Thanksgiving – Expressing gratitude to God for what He has done

1 Thessalonians 5:18 – The average Christian spends too much time asking and too little time thanking. Paul’s admonition to give thanks in everything reflects the maturity of his Christian life. He had been shipwrecked, beaten, hungry, severely criticised, and imprisoned, yet, his heart was filled with gratitude – Philippians 3:7-8.

Prayer provides the opportunity to express our deepest emotions and feelings to God. How long has it been since your heart was overwhelmed with a sense of gratitude?

Supplication – Praying for the needs of others

1 Timothy 2:1; 1 Samuel 12:23 – When Christ enters our lives, it becomes our spontaneous desire to seek God’s blessings for those around us.

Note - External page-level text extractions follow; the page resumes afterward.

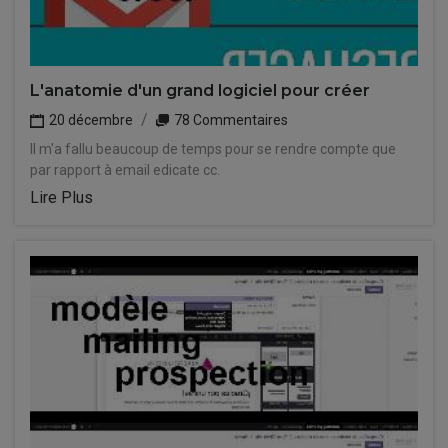
L'anatomie d'un grand logiciel pour créer
20 décembre
78 Commentaires
Il m'a fallu beaucoup de temps pour se rendre compte que
par rapport à email edicate cc.
Lire Plus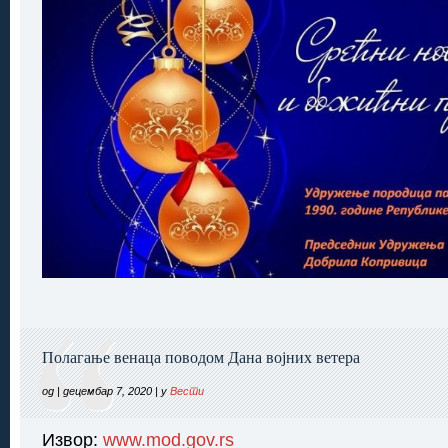
Полагање венаца поводом Дана војних ветера
од | децембар 7, 2020 | у
Вести
Извор:
www.mod.gov.rs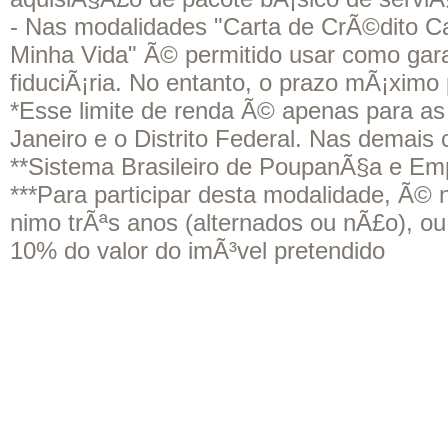
- Nas modalidades "Carta de CrÃ©dito C
Minha Vida" Ã© permitido usar como gara
fiduciÃ¡ria. No entanto, o prazo mÃ¡xim
*Esse limite de renda Ã© apenas para as
Janeiro e o Distrito Federal. Nas demais
**Sistema Brasileiro de PoupanÃ§a e E
***Para participar desta modalidade, Ã© 
nimo trÃªs anos (alternados ou nÃ£o), ou 
10% do valor do imÃ³vel pretendido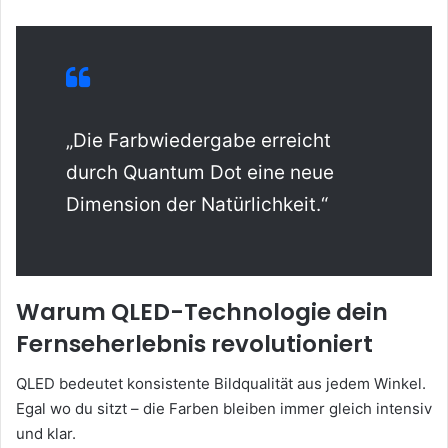
„Die Farbwiedergabe erreicht
durch Quantum Dot eine neue
Dimension der Natürlichkeit.“
Warum QLED-Technologie dein
Fernseherlebnis revolutioniert
QLED bedeutet konsistente Bildqualität aus jedem Winkel.
Egal wo du sitzt – die Farben bleiben immer gleich intensiv
und klar.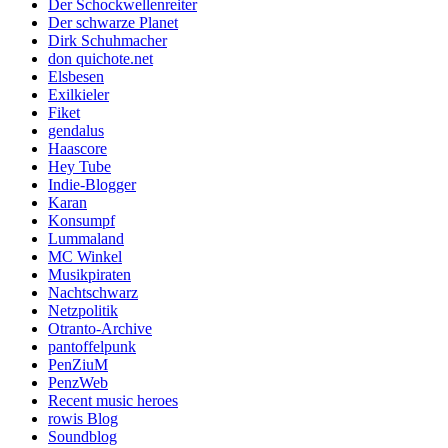
Der Schockwellenreiter
Der schwarze Planet
Dirk Schuhmacher
don quichote.net
Elsbesen
Exilkieler
Fiket
gendalus
Haascore
Hey Tube
Indie-Blogger
Karan
Konsumpf
Lummaland
MC Winkel
Musikpiraten
Nachtschwarz
Netzpolitik
Otranto-Archive
pantoffelpunk
PenZiuM
PenzWeb
Recent music heroes
rowis Blog
Soundblog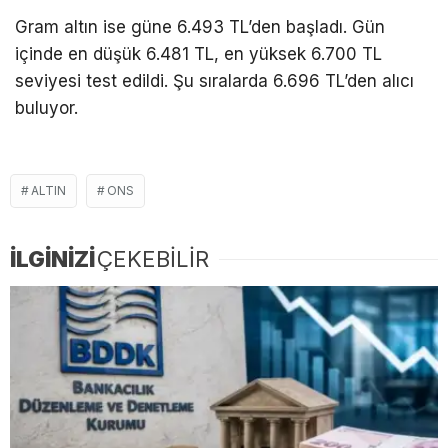
Gram altın ise güne 6.493 TL’den başladı. Gün
içinde en düşük 6.481 TL, en yüksek 6.700 TL
seviyesi test edildi. Şu sıralarda 6.696 TL’den alıcı
buluyor.
ALTIN
ONS
İLGİNİZİ
ÇEKEBİLİR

This is called “supplication” or “intercession”.

Most consistent intercessory praying that we do focuses on the spiritual needs of relatives, friends, and neighbours. Many of those we intercede for are lost. Others are Christians living beneath the resources and privileges freely available to God’s children. In each of these instances, intercessory prayer is a ministry of love.

Through intercession, any Christian can be mightily used of God to affect the cause of evangelism worldwide. Whatever our physical condition, we can all be a part of God’s powerful army of prayer.

Keep an on-going prayer list

Keep a prayer list with your Bible where you write down any definite requests you have – special family needs, church needs, and the special requests other Christians may share with you. And don’t forget to write down the answers as they come.

Don’t forget to witness to others by word of mouth, and hand out tracts or leave them around in public places.